Does the Safety Net actually work, or is it prompting theater?

Layers A (permissions) and B (hook) are out-of-process and deterministic — they block edits before the tool fires, regardless of what Claude decided. Layer C (subagent tool scoping) is enforced at spawn — Write (new file creation) is not in the toolset; Edit of existing files requires explicit user approval. Layers D (path-scoped rules) and E (XML protocols + FP catalog) are heuristic — they bias the model but cannot guarantee behavior. Full breakdown in ARCHITECTURE.md §1.

Does this work with Cursor / Codex / OpenCode?

The XML protocols and false-positive catalog are plain Markdown — any AI that reads MD can use them. But the hook system, subagent tool scoping, and path-scoped rules are Claude Code 2026 features.

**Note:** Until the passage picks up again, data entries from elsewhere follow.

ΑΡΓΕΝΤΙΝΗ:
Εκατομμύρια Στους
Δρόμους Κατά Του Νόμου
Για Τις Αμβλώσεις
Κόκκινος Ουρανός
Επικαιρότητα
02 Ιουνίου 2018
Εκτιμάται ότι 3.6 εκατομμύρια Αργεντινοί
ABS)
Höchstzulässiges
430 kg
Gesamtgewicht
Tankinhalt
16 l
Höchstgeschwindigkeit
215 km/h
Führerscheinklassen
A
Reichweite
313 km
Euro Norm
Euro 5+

Without them you lose the deterministic layers.

Why BRAIN / CRAFT / PERF?

It's a mnemonic — "BRAIN routes, CRAFT refactors, PERF measures" — not a cognitive claim. MD files are documents read by a language model. See ARCHITECTURE.md §8.

Does it work with existing `CLAUDE.md` and `memory/`?

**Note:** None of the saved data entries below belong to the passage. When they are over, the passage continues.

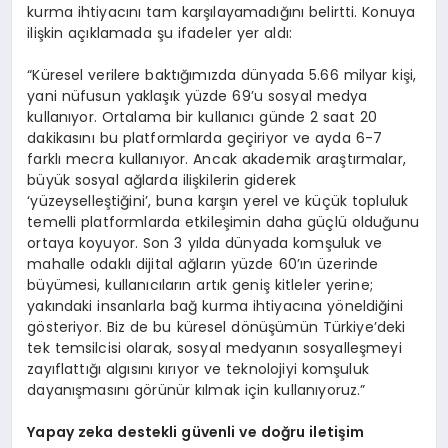
kurma ihtiyacını tam karşılayamadığını belirtti. Konuya
ilişkin açıklamada şu ifadeler yer aldı:
“Küresel verilere baktığımızda dünyada 5.66 milyar kişi,
yani nüfusun yaklaşık yüzde 69’u sosyal medya
kullanıyor. Ortalama bir kullanıcı günde 2 saat 20
dakikasını bu platformlarda geçiriyor ve ayda 6-7
farklı mecra kullanıyor. Ancak akademik araştırmalar,
büyük sosyal ağlarda ilişkilerin giderek
‘yüzeyselleştiğini’, buna karşın yerel ve küçük topluluk
temelli platformlarda etkileşimin daha güçlü olduğunu
ortaya koyuyor. Son 3 yılda dünyada komşuluk ve
mahalle odaklı dijital ağların yüzde 60’ın üzerinde
büyümesi, kullanıcıların artık geniş kitleler yerine;
yakındaki insanlarla bağ kurma ihtiyacına yöneldiğini
gösteriyor. Biz de bu küresel dönüşümün Türkiye’deki
tek temsilcisi olarak, sosyal medyanın sosyalleşmeyi
zayıflattığı algısını kırıyor ve teknolojiyi komşuluk
dayanışmasını görünür kılmak için kullanıyoruz.”
Yapay zeka destekli güvenli ve doğru iletişim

Yes. coexist mode (default) preserves everything — only appends a 3-line bootstrap reference to your CLAUDE.md. The memory/ folder is detected and left untouched.

npm install vs plugin marketplace?

npm install: gets you everything — the root protocols (BRAIN.md / CRAFT.md / PERF.md), path-scoped rules, settings template, plus the plugin components.
Self-hosted marketplace (/plugin marketplace add chanjoongx/stetkeep): gets you only the plugin components — subagents, slash commands, hook. Path-scoped rules and root-level protocols can't be packaged as a plugin, so they stay user-level. Works today.
Official Anthropic marketplace (/plugin install stetkeep): same plugin components as above, single command, no marketplace add step. Currently under review.

For the full stetkeep experience, use npm install. For lightweight subagent access, either plugin option works.

Why the name "stetkeep"?

stet is the traditional editorial mark from Latin "let it stand" — what editors write over proposed deletions to cancel them and preserve the original text. stetkeep applies the same principle to code: tell Claude to leave your intentional code alone.

Originally launched as mdbrain on 2026-04-19, renamed to stetkeep one day later after a brand conflict with mediaire's medical AI. See CHANGELOG for the full story.

Built with AI?

Yes. Designed by CJ Kim in iteration with Claude. The protocol's own Safety Net caught multiple attempts where Claude proposed to "improve" the protocol in self-defeating ways — which is exactly the kind of false-positive editing stetkeep is built to prevent.

🗺 Roadmap

[x] v0.1 — protocol-only draft
[x] v0.2 — Claude Code 2026 native mechanisms (hooks, subagents, path-scoped rules)
[x] v0.3 — npm package, plugin manifest, Anthropic marketplace submission (as mdbrain)
[x] v0.4 — renamed to stetkeep (brand disambiguation), post-launch audit fixes, OIDC trusted publishing + Sigstore provenance
[ ] v0.5 — benchmark results (benchmark/SPEC.md → real numbers) + npx stetkeep init interactive
[ ] v0.6 — per-language variants (CRAFT.python.md, CRAFT.rust.md)
[ ] v1.0 — stable API, typed plugin configs

🤝 Contributing

See CONTRIBUTING.md. Highest-value contributions:

New false-positive entries — patterns Claude commonly mis-flags (with a minimal reproducer)
New anti-pattern entries (A21+, P21+) — with corresponding FP counterexamples
Hook improvements — edge cases, better path matching, platform fixes
Benchmark corpus cases — see benchmark/SPEC.md §3

🔐 Security & supply chain

Published to npm via OIDC Trusted Publisher (no long-lived NPM_TOKEN)
Every release carries a Sigstore provenance attestation (SLSA v1) bound to its source commit
Zero runtime dependencies (stdlib-only)
No network calls at install or hook time — see PRIVACY.md
GitHub Actions pinned by commit SHA to prevent silent upstream changes

Report vulnerabilities privately via SECURITY.md.

📜 License

MIT. Use it, fork it, ship it.

Built by CJ Kim · Stress-tested with Claude · Launched 2026-04-19

The model is eager. The Safety Net is skeptical. The XML protocol is structured.